What is required — Each record should be given again exactly, and any picture in it left out.

(Dataset records Opens)

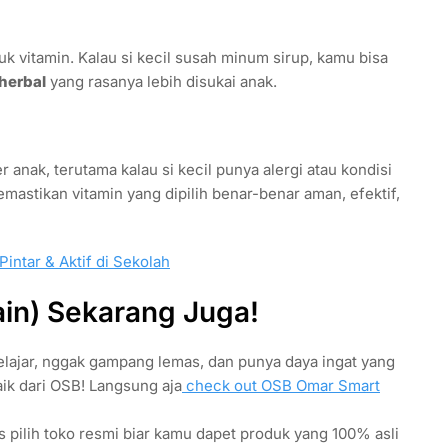
uk vitamin. Kalau si kecil susah minum sirup, kamu bisa
herbal
yang rasanya lebih disukai anak.
 anak, terutama kalau si kecil punya alergi atau kondisi
mastikan vitamin yang dipilih benar-benar aman, efektif,
intar & Aktif di Sekolah
ain) Sekarang Juga!
lajar, nggak gampang lemas, dan punya daya ingat yang
aik dari OSB! Langsung aja
check out OSB Omar Smart
s pilih toko resmi biar kamu dapet produk yang 100% asli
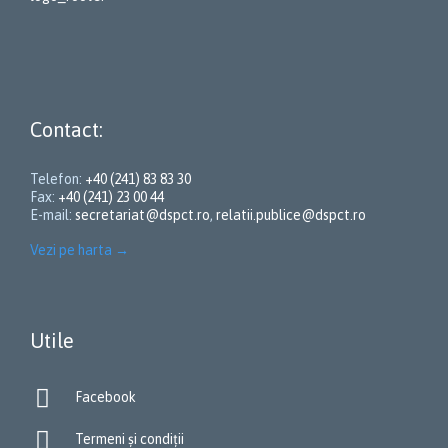
Contact:
Telefon:
+40 (241) 83 83 30
Fax:
+40 (241) 23 00 44
E-mail:
secretariat@dspct.ro
,
relatii.publice@dspct.ro
Vezi pe harta
→
Utile

Facebook

Termeni și condiții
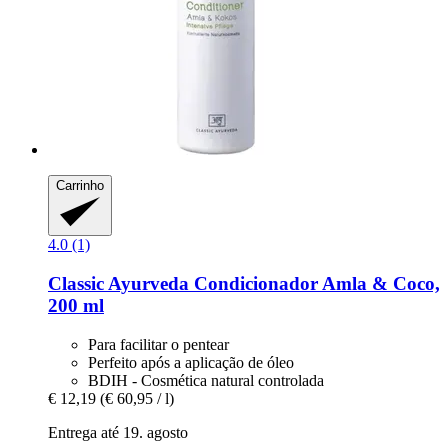
Carrinho
4.0 (1)
Classic Ayurveda
Condicionador Amla & Coco,
200 ml
Para facilitar o pentear
Perfeito após a aplicação de óleo
BDIH - Cosmética natural controlada
€ 12,19
(€ 60,95 / l)
Entrega até 19. agosto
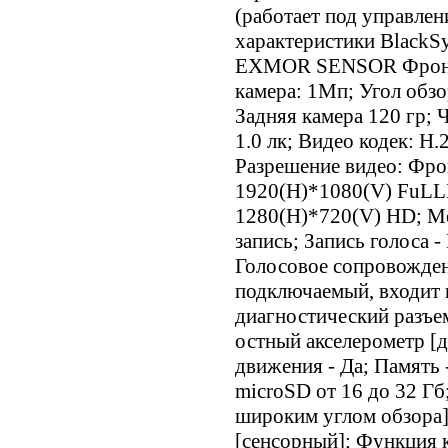
(работает под управле
характеристики BlackS
EXMOR SENSOR Фронта
камера: 1Мп; Угол обзо
Задняя камера 120 гр; 
1.0 лк; Видео кодек: H
Разрешение видео: Фро
1920(H)*1080(V) FuLL
1280(H)*720(V) HD; Ме
запись; Запись голоса 
Голосовое сопровожден
подключаемый, входит 
диагностический разъем
остный акселерометр [д
движения - Да; Память 
microSD от 16 до 32 Г
широким углом обзора]
[сенсорный]; Функция к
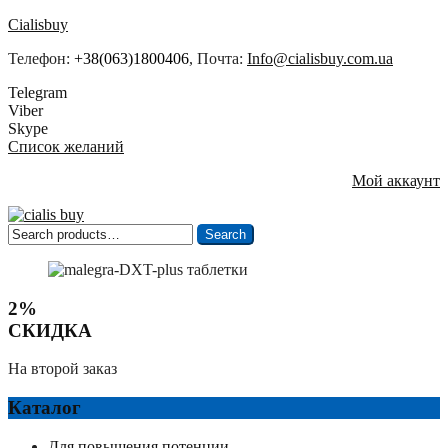
Cialisbuy
Телефон:
+38(063)1800406
, Почта:
Info@cialisbuy.com.ua
Telegram
Viber
Skype
Список желаний
Мой аккаунт
Search
Search
for:
2%
СКИДКА
На второй заказ
Каталог
Для повышения потенции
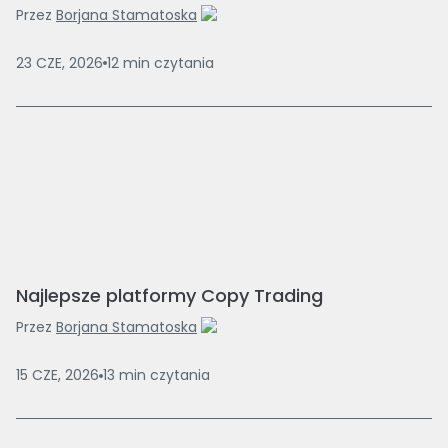
Przez
Borjana Stamatoska
23 CZE, 2026
12
min
czytania
Najlepsze platformy Copy Trading
Przez
Borjana Stamatoska
15 CZE, 2026
13
min
czytania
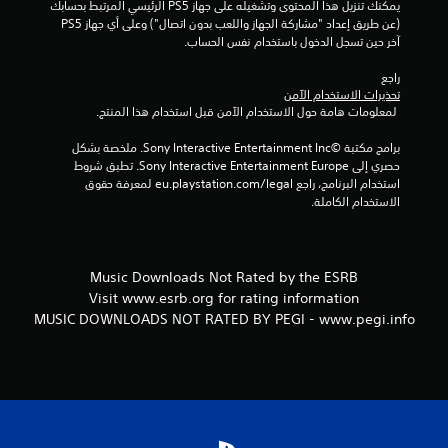
يمكنك تنزيل هذا المحتوى وتشغيله على جهاز PS5 الرئيسي المرتبط بحسابك 
1
(عن طريق إعداد "مشاركة الجهاز واللعب بدون اتصال") وعلى أي جهاز PS5 
آخر حين تسجل الدخول باستخدام نفس الحساب.
م
راجع 
ن
تحذيرات الاستخدام الآمن
 لمعلومات هامة حول الاستخدام الآمن قبل استخدام هذا المنتج.
ا
برامج مكتبة ©Sony Interactive Entertainment Inc. ملخصة بشكل 
ل
حصري إلى Sony Interactive Entertainment Europe. تطبق شروط 
استخدام البرنامج، راجع eu.playstation.com/legal لمعرفة حقوق 
الاستخدام الكاملة.
ت
ق
ي
Music Downloads Not Rated by the ESRB
Visit www.esrb.org for rating information
ي
MUSIC DOWNLOADS NOT RATED BY PEGI - www.pegi.info
م
ا
ت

(Dataset records Closes)

Written solution —
uk vitamin. Kalau si kecil susah minum sirup, kamu bisa
herbal
yang rasanya lebih disukai anak.
 anak, terutama kalau si kecil punya alergi atau kondisi
mastikan vitamin yang dipilih benar-benar aman, efektif,
intar & Aktif di Sekolah
ain) Sekarang Juga!
lajar, nggak gampang lemas, dan punya daya ingat yang
aik dari OSB! Langsung aja
check out OSB Omar Smart
s pilih toko resmi biar kamu dapet produk yang 100% asli
Contact:
Telefon:
+40 (241) 83 83 30
Fax:
+40 (241) 23 00 44
E-mail:
secretariat@dspct.ro
,
relatii.publice@dspct.ro
Vezi pe harta
→
Utile

Facebook

Termeni și condiții
Carrinho
4.0 (1)
Classic Ayurveda
Condicionador Amla & Coco,
200 ml
Para facilitar o pentear
Perfeito após a aplicação de óleo
BDIH - Cosmética natural controlada
€ 12,19
(€ 60,95 / l)
Entrega até 19. agosto
(работает под управле
характеристики BlackS
EXMOR SENSOR Фронта
камера: 1Мп; Угол обзо
Задняя камера 120 гр; 
1.0 лк; Видео кодек: H
Разрешение видео: Фро
1920(H)*1080(V) FuLL
1280(H)*720(V) HD; Ме
запись; Запись голоса 
Голосовое сопровожден
подключаемый, входит 
диагностический разъем
остный акселерометр [д
движения - Да; Память 
microSD от 16 до 32 Г
широким углом обзора]
[сенсорный]; Функция к
Cialisbuy
Телефон:
+38(063)1800406
, Почта:
Info@cialisbuy.com.ua
Telegram
Viber
Skype
Список желаний
Мой аккаунт
Search
Search
for:
2%
СКИДКА
На второй заказ
Каталог
Для повышения потенции
Przez
Borjana Stamatoska
23 CZE, 2026
12
min
czytania
Najlepsze platformy Copy Trading
Przez
Borjana Stamatoska
15 CZE, 2026
13
min
czytania
يمكنك تنزيل هذا المحتوى وتشغيله على جهاز PS5 الرئيسي المرتبط بحسابك 
1
(عن طريق إعداد "مشاركة الجهاز واللعب بدون اتصال") وعلى أي جهاز PS5 
آخر حين تسجل الدخول باستخدام نفس الحساب.
م
راجع 
ن
تحذيرات الاستخدام الآمن
 لمعلومات هامة حول الاستخدام الآمن قبل استخدام هذا المنتج.
ا
برامج مكتبة ©Sony Interactive Entertainment Inc. ملخصة بشكل 
ل
حصري إلى Sony Interactive Entertainment Europe. تطبق شروط 
استخدام البرنامج، راجع eu.playstation.com/legal لمعرفة حقوق 
الاستخدام الكاملة.
ت
ق
ي
Music Downloads Not Rated by the ESRB
Visit www.esrb.org for rating information
ي
MUSIC DOWNLOADS NOT RATED BY PEGI - www.pegi.info
م
ا
ت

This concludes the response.